E' una Antenna automatica: basta premere un tasto e la radio va in trasmissione, dopodichè un servocomando fa girare un condensatore variabile e mentre questo accade vengono fatte delle misure tramite dei comandi su una linea seriale. Quando l'accordo è fatto il tutto si ferma e la radio torna in ricezione.
Come vedete è tutto ancora in fase di prototipo: il servocomando si regge tra un mazzo di carte da Poker ed un libro di foto di New York, tutti i collegamenti sono volanti ed il software richiede ancora parecchi aggiustamenti. Però funziona! ( Arduino mi sta facendo ritornare adolescente... )

Ciao!

Sirius XM, la Radio Satellitare Americana

venerdì, gennaio 27th, 2012

Durante la recente vacanzina avevo in affitto una Hyundai Sonata (gran bella macchina) munita di XM Radio, una sistema satellitare che ti permette di ricevere centiaia e centiaia di canali tematici ad alta qualità.
E' praticamente l'equivalente della pay TV applicato al mondo della radio, senza però la piaga della pubblicità.

Scegli un canale e immediatamente vedi il titolo della canzone ed il gruppo, oltre ovviamente al nome del canale che stai ascoltando. Tecnicamente il prodotto è valido nelle zone suburbane ma ha dei problemi seri nelle grandi città per via dell'ostacolo rappresentato dai palazzi alti e vicini e così in molte di queste zone hanno provveduto ad istallare dei ripetitori terrestri.

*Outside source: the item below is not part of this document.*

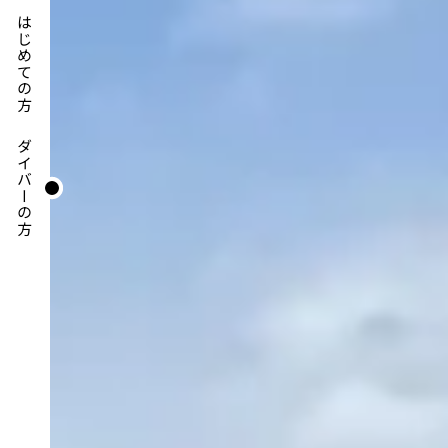
はじめての方
ダイバーの方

Ah, ovviamente come la pay TV si paga eh... non è mica gratis: costa circa 15 dollari al mese. Se avessi la macchina e viaggiassi molto in giro per gli Stati Uniti credo che lo farei. Per il resto, se viaggio mi piace ascoltare i talk show delle radio in AM.

In onore di Nikola Tesla

venerdì, novembre 4th, 2011

Domani Sabato 5 Novembre trasmetterò dall' Hotel New Yorker col nominativo speciale N3Y attivato in onore del genio Nikola Tesla che proprio in quel luogo passò gli ultimi anni della sua vita.

Per l'occasione saranno in aria anche le stazioni speciali W3T dal laboratorio Wardenclyffe a Shoreham NY (quello mai completato e che sarebbe dovuto servire per realizzare la trasmissione di energia elettrica senza fili) e YU0TESLA dal museo Tesla di Belgrado.

Saremo attivi via Satellite e via onde corte (15/20/40 metri) dalle 17.30 alle 23.30 UTC. QSL speciali ed altre info qui.

Inutile specificare che per me è un grande onore ed una grande emozione trasmettere da un luogo così significativo per la scienza e le telecomunicazioni, paragonabile solo a quelle volte in cui potetti trasmettere dal luogo in cui Guglielmo Marconi trasmise i primi segnali radio della storia. Non so se stanotte ci dormo...

A domani!!

La Febbre del Sabato Sera sul satellite della Marina Militare Italiana

venerdì, ottobre 28th, 2011

In vent'anni di Radio mi è capitato di soccorrere una persona durante una alluvione, di paracadutarmi in Piemonte con una stazione radio portatile, di parlare diverse volte con astronauti a bordo di due diverse stazioni spaziali, di giocherellare con satelliti radioamatoriali, di ricevere i segnali dello Space Shuttle Columbia, di contattare un sommergibile in navigazione, di trasmettere da dentro un vecchio incrociatore della Marina Australiana... insomma di tutto... potrei raccontare un milione di storie perché in tutto questo tempo la radio è stata (ed è ancora) per me un hobby fantastico.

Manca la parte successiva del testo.